■ What you should do: The entries below are to be reproduced exactly, with their pictures omitted.

■ Supplied information:
--- START ---

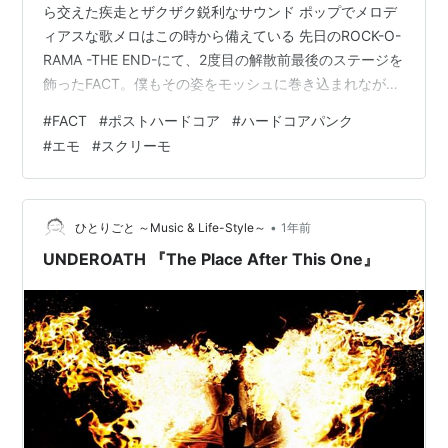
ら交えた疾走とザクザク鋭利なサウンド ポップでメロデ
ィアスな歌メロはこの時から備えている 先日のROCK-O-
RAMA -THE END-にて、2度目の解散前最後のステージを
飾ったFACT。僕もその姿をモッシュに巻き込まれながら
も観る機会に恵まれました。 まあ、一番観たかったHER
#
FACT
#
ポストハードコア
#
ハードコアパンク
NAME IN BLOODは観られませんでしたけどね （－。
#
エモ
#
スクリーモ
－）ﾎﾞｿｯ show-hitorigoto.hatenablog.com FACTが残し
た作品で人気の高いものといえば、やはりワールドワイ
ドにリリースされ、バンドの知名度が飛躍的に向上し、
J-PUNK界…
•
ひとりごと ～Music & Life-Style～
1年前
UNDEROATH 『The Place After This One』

--- END ---

■ Completed exercise:
ら交えた疾走とザクザク鋭利なサウンド ポップでメロデ
ィアスな歌メロはこの時から備えている 先日のROCK-O-
RAMA -THE END-にて、2度目の解散前最後のステージを
飾ったFACT。僕もその姿をモッシュに巻き込まれながら
も観る機会に恵まれました。 まあ、一番観たかったHER
#
FACT
#
ポストハードコア
#
ハードコアパンク
NAME IN BLOODは観られませんでしたけどね （－。
#
エモ
#
スクリーモ
－）ﾎﾞｿｯ show-hitorigoto.hatenablog.com FACTが残し
た作品で人気の高いものといえば、やはりワールドワイ
ドにリリースされ、バンドの知名度が飛躍的に向上し、
J-PUNK界…
•
ひとりごと ～Music & Life-Style～
1年前
UNDEROATH 『The Place After This One』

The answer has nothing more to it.